DIRECTIONS FOR THIS TASK:
Write out each record in full and exactly as given. Skip any pictures.

TASK DATA:
★ ★ ★

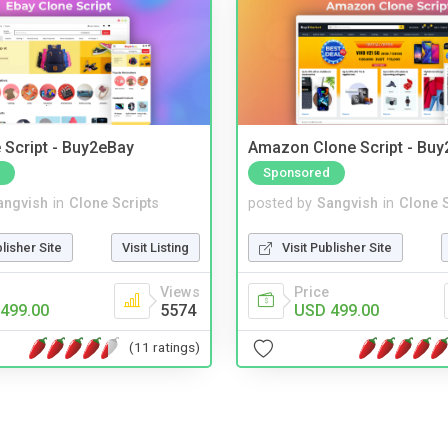
 Script - Buy2eBay
Amazon Clone Script - Bu
Sponsored
angvish
in
Clone Scripts
posted by
Sangvish
in
Clone S
blisher Site
Visit Listing
Visit Publisher Site
Views
Price
499.00
5574
USD 499.00
(11 ratings)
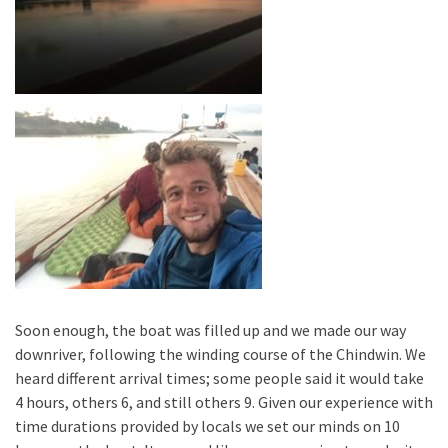
Soon enough, the boat was filled up and we made our way
downriver, following the winding course of the Chindwin. We
heard different arrival times; some people said it would take
4 hours, others 6, and still others 9. Given our experience with
time durations provided by locals we set our minds on 10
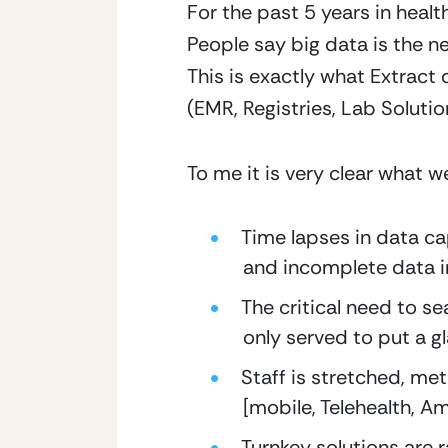
For the past 5 years in heal
People say big data is the new
This is exactly what Extract 
(EMR, Registries, Lab Soluti
To me it is very clear what w
Time lapses in data ca
and incomplete data in
The critical need to s
only served to put a g
Staff is stretched, met
[mobile, Telehealth, A
Turnkey solutions are ra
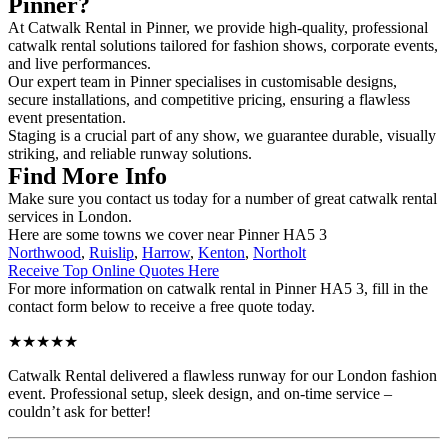
Pinner?
At Catwalk Rental in Pinner, we provide high-quality, professional
catwalk rental solutions tailored for fashion shows, corporate events,
and live performances.
Our expert team in Pinner specialises in customisable designs,
secure installations, and competitive pricing, ensuring a flawless
event presentation.
Staging is a crucial part of any show, we guarantee durable, visually
striking, and reliable runway solutions.
Find More Info
Make sure you contact us today for a number of great catwalk rental
services in London.
Here are some towns we cover near Pinner HA5 3
Northwood
,
Ruislip
,
Harrow
,
Kenton
,
Northolt
Receive Top Online Quotes Here
For more information on catwalk rental in Pinner HA5 3, fill in the
contact form below to receive a free quote today.
★★★★★
Catwalk Rental delivered a flawless runway for our London fashion
event. Professional setup, sleek design, and on-time service –
couldn’t ask for better!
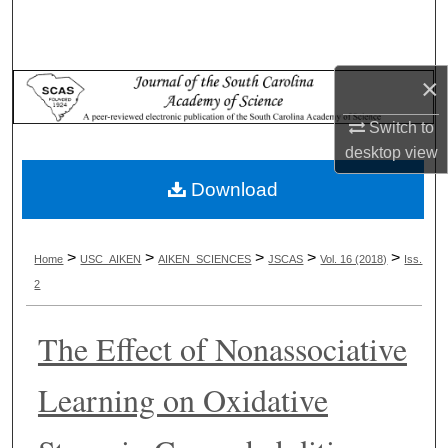
Search
Browse Collections
×
My Account
Switch to
desktop
view
About
Download
Digital Commons Network™
>
>
>
>
>
Home
USC_AIKEN
AIKEN_SCIENCES
JSCAS
Vol. 16 (2018)
Iss.
2
The Effect of Nonassociative
Learning on Oxidative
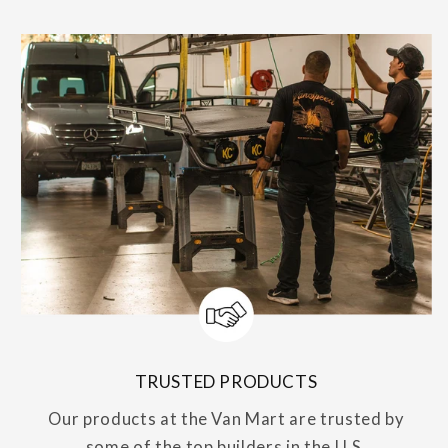
TRUSTED PRODUCTS
Our products at the Van Mart are trusted by
some of the top builders in the U.S.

★ ★ ★

YOUR SOLUTION:
 Script - Buy2eBay
Amazon Clone Script - Bu
Sponsored
angvish
in
Clone Scripts
posted by
Sangvish
in
Clone S
blisher Site
Visit Listing
Visit Publisher Site
Views
Price
499.00
5574
USD 499.00
(11 ratings)
Soon enough, the boat was filled up and we made our way
downriver, following the winding course of the Chindwin. We
heard different arrival times; some people said it would take
4 hours, others 6, and still others 9. Given our experience with
time durations provided by locals we set our minds on 10
For the past 5 years in heal
People say big data is the new
This is exactly what Extract 
(EMR, Registries, Lab Soluti
To me it is very clear what w
Time lapses in data ca
and incomplete data in
The critical need to s
only served to put a g
Staff is stretched, met
[mobile, Telehealth, A
Turnkey solutions are ra
Pinner?
At Catwalk Rental in Pinner, we provide high-quality, professional
catwalk rental solutions tailored for fashion shows, corporate events,
and live performances.
Our expert team in Pinner specialises in customisable designs,
secure installations, and competitive pricing, ensuring a flawless
event presentation.
Staging is a crucial part of any show, we guarantee durable, visually
striking, and reliable runway solutions.
Find More Info
Make sure you contact us today for a number of great catwalk rental
services in London.
Here are some towns we cover near Pinner HA5 3
Northwood
,
Ruislip
,
Harrow
,
Kenton
,
Northolt
Receive Top Online Quotes Here
For more information on catwalk rental in Pinner HA5 3, fill in the
contact form below to receive a free quote today.
★★★★★
Catwalk Rental delivered a flawless runway for our London fashion
event. Professional setup, sleek design, and on-time service –
couldn’t ask for better!
Search
Browse Collections
×
My Account
Switch to
desktop
view
About
Download
Digital Commons Network™
>
>
>
>
>
Home
USC_AIKEN
AIKEN_SCIENCES
JSCAS
Vol. 16 (2018)
Iss.
2
The Effect of Nonassociative
Learning on Oxidative
TRUSTED PRODUCTS
Our products at the Van Mart are trusted by
some of the top builders in the U.S.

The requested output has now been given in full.